Your objective
When you reach the line with "Куда вкладываться на Пхукете: гид по" in the listing below, transcribe it and each line after it up to and including the line with "районам для инвестора", exactly and with nothing else.

Top of Records for the task

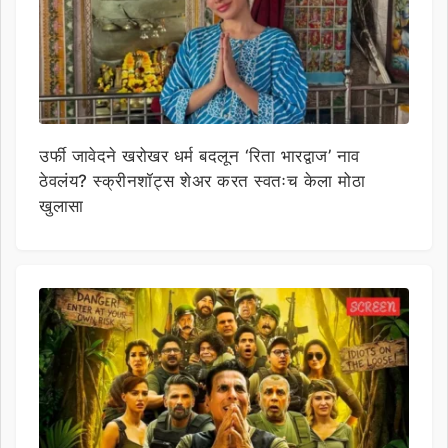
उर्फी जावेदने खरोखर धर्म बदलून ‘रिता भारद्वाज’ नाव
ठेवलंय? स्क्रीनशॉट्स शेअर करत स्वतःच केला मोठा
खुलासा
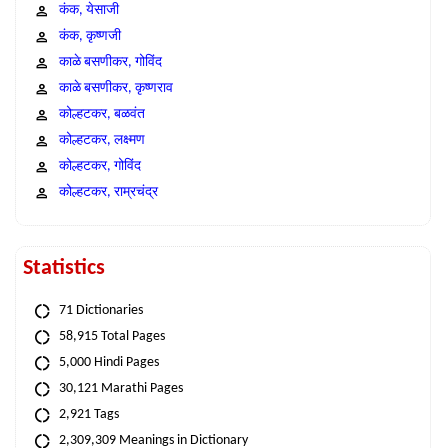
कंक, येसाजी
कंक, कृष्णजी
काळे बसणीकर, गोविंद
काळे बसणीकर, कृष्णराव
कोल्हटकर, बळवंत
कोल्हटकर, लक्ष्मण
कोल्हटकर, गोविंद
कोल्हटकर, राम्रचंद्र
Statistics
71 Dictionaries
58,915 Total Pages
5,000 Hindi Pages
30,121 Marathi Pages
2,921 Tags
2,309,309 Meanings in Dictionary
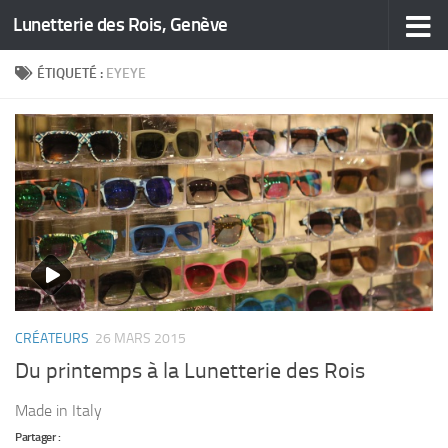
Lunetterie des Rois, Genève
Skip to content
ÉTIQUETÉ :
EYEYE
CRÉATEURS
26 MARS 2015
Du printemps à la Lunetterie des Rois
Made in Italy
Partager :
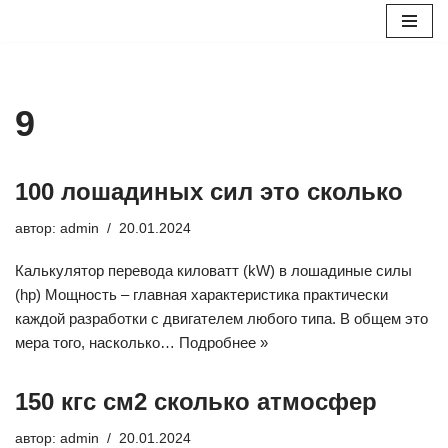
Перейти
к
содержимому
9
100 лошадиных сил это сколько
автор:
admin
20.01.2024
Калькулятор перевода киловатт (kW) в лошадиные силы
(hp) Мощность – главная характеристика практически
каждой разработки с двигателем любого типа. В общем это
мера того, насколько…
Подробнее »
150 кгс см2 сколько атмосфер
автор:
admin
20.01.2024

Bottom of Records for the task
Top of Records for the task

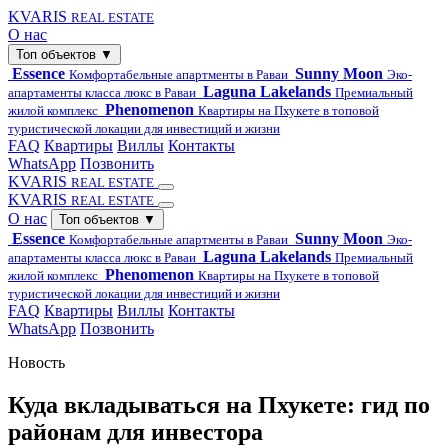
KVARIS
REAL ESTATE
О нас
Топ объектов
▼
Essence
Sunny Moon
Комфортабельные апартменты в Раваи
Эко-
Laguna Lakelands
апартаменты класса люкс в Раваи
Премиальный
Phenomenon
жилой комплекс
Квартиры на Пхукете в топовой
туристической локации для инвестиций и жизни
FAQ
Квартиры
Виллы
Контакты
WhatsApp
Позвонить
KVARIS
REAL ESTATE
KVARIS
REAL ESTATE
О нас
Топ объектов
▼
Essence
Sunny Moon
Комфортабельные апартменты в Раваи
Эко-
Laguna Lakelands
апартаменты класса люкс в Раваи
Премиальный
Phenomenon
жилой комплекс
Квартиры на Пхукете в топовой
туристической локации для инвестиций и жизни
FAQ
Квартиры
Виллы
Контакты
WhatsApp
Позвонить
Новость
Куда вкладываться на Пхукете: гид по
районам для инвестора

Bottom of Records for the task
Top of Records for the task

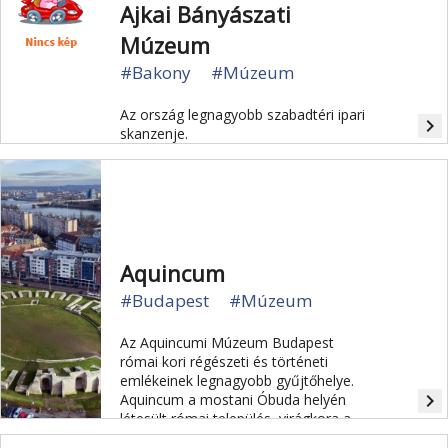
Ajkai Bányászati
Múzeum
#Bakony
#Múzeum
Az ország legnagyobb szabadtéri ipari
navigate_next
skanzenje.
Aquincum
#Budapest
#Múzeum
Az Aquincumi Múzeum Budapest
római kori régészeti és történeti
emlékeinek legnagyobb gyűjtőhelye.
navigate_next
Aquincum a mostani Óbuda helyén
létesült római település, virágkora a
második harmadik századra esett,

Bottom of Records for the task

The completed task
Куда вкладываться на Пхукете: гид по
районам для инвестора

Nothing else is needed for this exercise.